Più che ad un vero e proprio libro ci troviamo, con questo scritto di Stamm,
di fronte ad un racconto decisamente particolare
ed originale.
Un racconto nel racconto, in cui il protagonista è a sua
volta uno scrittore che narra la sua vita.
Una doppia narrazione: il racconto dell’autore, il romanzo vero e proprio, e
quello scritto dal protagonista del romanzo stesso ovvero “il racconto di
Agnes”.
Il passato, il presente e poi cerca la ricerca di un finale: questi i
tempi tra i quali si sviluppa la narrazione. Ma un finale "rosa e
fiori" sembra non essere adatto a questa storia, pertanto lo
scrittore-protagonista ne abbozza un altro, triste «Agnes è morta. L’ha uccisa un racconto. Di lei non mi è rimasto
nulla, se non questo racconto». In questa frase abbiamo l’incipit e la conclusione
del libro: indubbiamente particolari ed intriganti.
Un
libro ben scritto, strutturato in capitoli brevi ed originale nella trama che è
di una semplicità disarmante, dove la
storia è una storia “come tante”.
Nella sala di lettura della biblioteca civica di Chicago, un giovane
irresistibilmente attratto da una ragazza seduta davanti a lui: ha un aspetto
fragile e sicuro insieme, i capelli scuri che le arrivano alle spalle, il volto
pallido senza trucco, uno sguardo fuori dell'ordinario...Tra un po' la ragazza
si alzerà, e lui la seguirà fino al bar della biblioteca, dove scambierà con
lei le prime parole. Le dirà che è svizzero e che sta scrivendo un libro sui
treni di lusso americani. Saprà che lei si chiama Agnes, è americana, studia
fisica e suona il violoncello. Il suo divertito cinismo la stuzzicherà talmente
che si rivedranno spesso. Passeggeranno sulle sponde del lago Michigan a discutere
con gravità tutta giovanile di arte e politica, scienza e sentimento. Si
innamoreranno... Un giorno, però, Agnes gli chiederà: «Perché non scrivi una
storia su di me? Così so che cosa pensi veramente». Lui lo farà e, nove mesi
dopo, sarà costretto ad annotare: «Agnes è morta. L'ha uccisa un racconto. Di
lei non mi è rimasto nulla, se non questo racconto».

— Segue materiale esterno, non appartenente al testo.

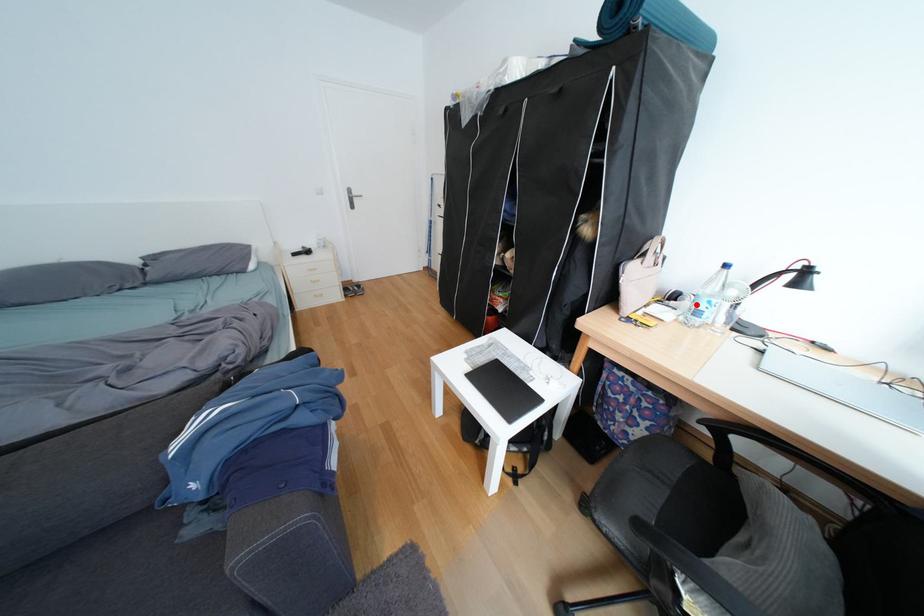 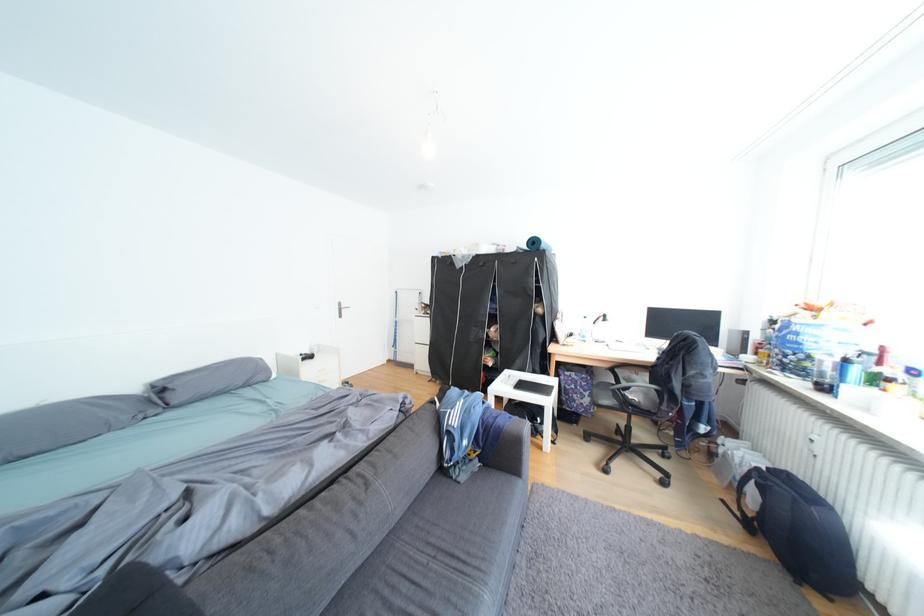 Question: I am providing you with two images of the same scene from different viewpoints. Image1 has a red point marked. In image2, the corresponding 3D location appears at what relative position? Reply with the corresponding letter.

Choices:
 (A) Closer
 (B) Farther

Answer: (B) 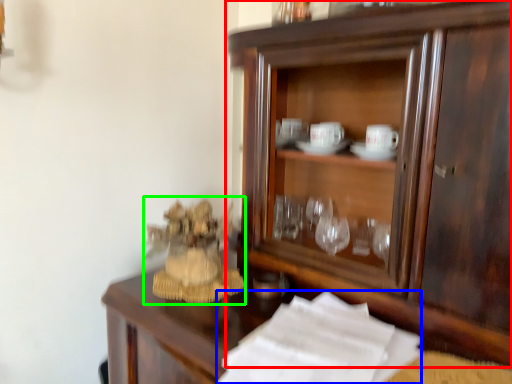 Question: Which object is positioned closest to cupboard (highlighted by a red box)? Select from paper (highlighted by a blue box) and toy (highlighted by a green box).

Choices:
 (A) paper
 (B) toy

Answer: (A) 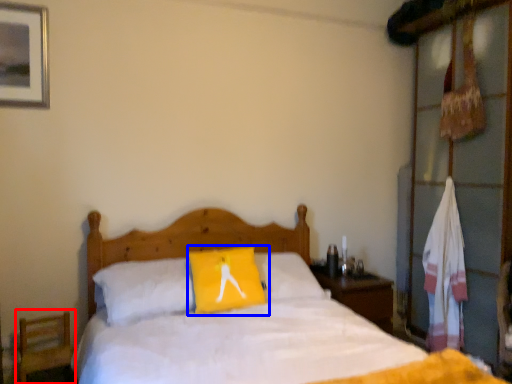 Question: Which object is further to the camera taking this photo, armchair (highlighted by a red box) or pillow (highlighted by a blue box)?

Choices:
 (A) armchair
 (B) pillow

Answer: (B) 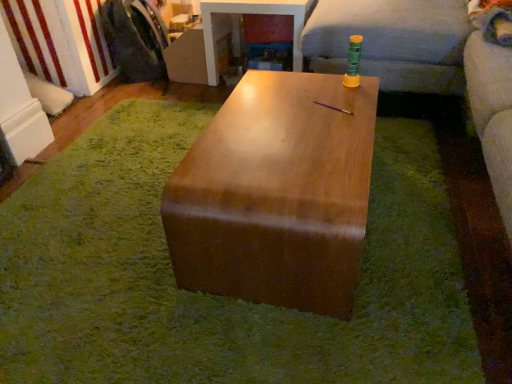 Question: From a real-world perspective, is glossy wood table at center, the 2th table when ordered from top to bottom, physically located above or below soft gray fabric couch at upper right?

Choices:
 (A) above
 (B) below

Answer: (B)

Question: Is point (248, 218) positioned closer to the camera than point (411, 77)?

Choices:
 (A) closer
 (B) farther

Answer: (A)

Question: Considering the real-world distances, which object is closest to the glossy wood table at center, the second table viewed from the back?

Choices:
 (A) brushed metal washing machine at left
 (B) soft gray fabric couch at upper right
 (C) glossy wood table at center, which is the 2th table from bottom to top
 (D) wooden table at center

Answer: (D)

Question: Which is farther from the soft gray fabric couch at upper right?

Choices:
 (A) glossy wood table at center, arranged as the first table when viewed from the front
 (B) wooden table at center
 (C) brushed metal washing machine at left
 (D) glossy wood table at center, the first table viewed from the top

Answer: (C) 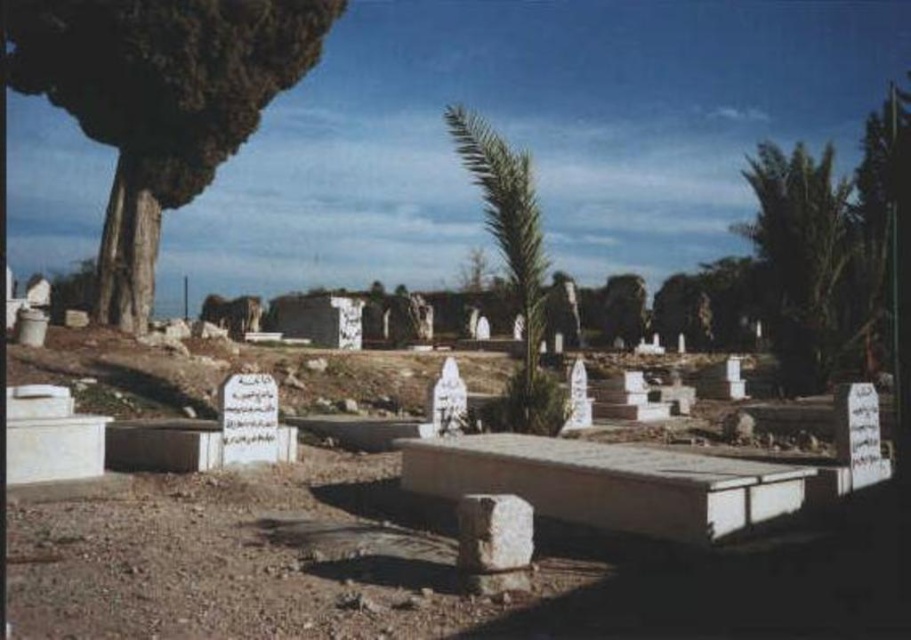 You are standing in the cemetery and want to take a photo of the green leafy palm at center and the white stone gravestone at center. Which object will appear larger in the photo?

The green leafy palm at center will appear larger in the photo because it is much taller than the white stone gravestone at center.

You are standing in the cemetery and want to take a photo of both the point at coordinates (480, 125) and the point at coordinates (466, 515). Which point should you focus on first to ensure both are in clear view?

You should focus on the point at coordinates (480, 125) first because it is closer to the camera than the point at coordinates (466, 515). This ensures both points are in focus as the depth of field will cover the distance between them. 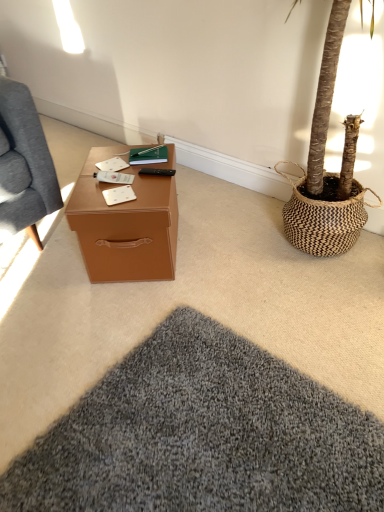 You are a GUI agent. You are given a task and a screenshot of the screen. Output one action in this format:
    pyautogui.click(x=<x>, y=<y>)
    Task: Click on the free spot above soft gray carpet at center (from a real-world perspective)
    This screenshot has width=384, height=512.
    Given the screenshot: What is the action you would take?
    pyautogui.click(x=159, y=315)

Colpisce molto la lingua di Peter Stamm: una lingua essenziale, priva
di ogni immagine superflua e di ogni allusione psicologica, una penna “fredda” e da molti definita noiosa; una lingua che descrive
lucidamente, senza alcun pathos, il male di vivere e la difficoltà d’amare del
nostro tempo. La fragilità e l’insicurezza di Agnes sono
sentimenti che appartengono a tutti così come comuni sono le paure di lui, la
sua voglia di vivere un’intensa storia d’amore ed allo stesso l’ansia per l’impegno
che questo comporterebbe.
Nonostante
questa apparente semplicità il romanzo di Stamm è decisamente un libro intenso
e sorprendente; dove la vera protagonista è la vita, la vita vera, quella di
tutti i giorni. L’autore riesce a
coinvolgere il lettore parlandogli delle sue stesse emozioni, della
continua e disperata ricerca della felicità, dell’ansia di vivere,
dell’angoscia e del desiderio che si provano dinnanzi all’idea di legarsi ad
un’altra persona, della voglia di libertà e della sensazione di estraneazione
dal resto del mondo che spesso si prova, il tutto attraverso una narrazione di
una semplicità e una linearità senza eguali, che rendono la lettura molto
piacevole.
Un
romanzo, quello di Stamm, semplice solo ad una lettura superficiale, ma che in
verità indaga profondamente la mente ed il cuore dell’uomo.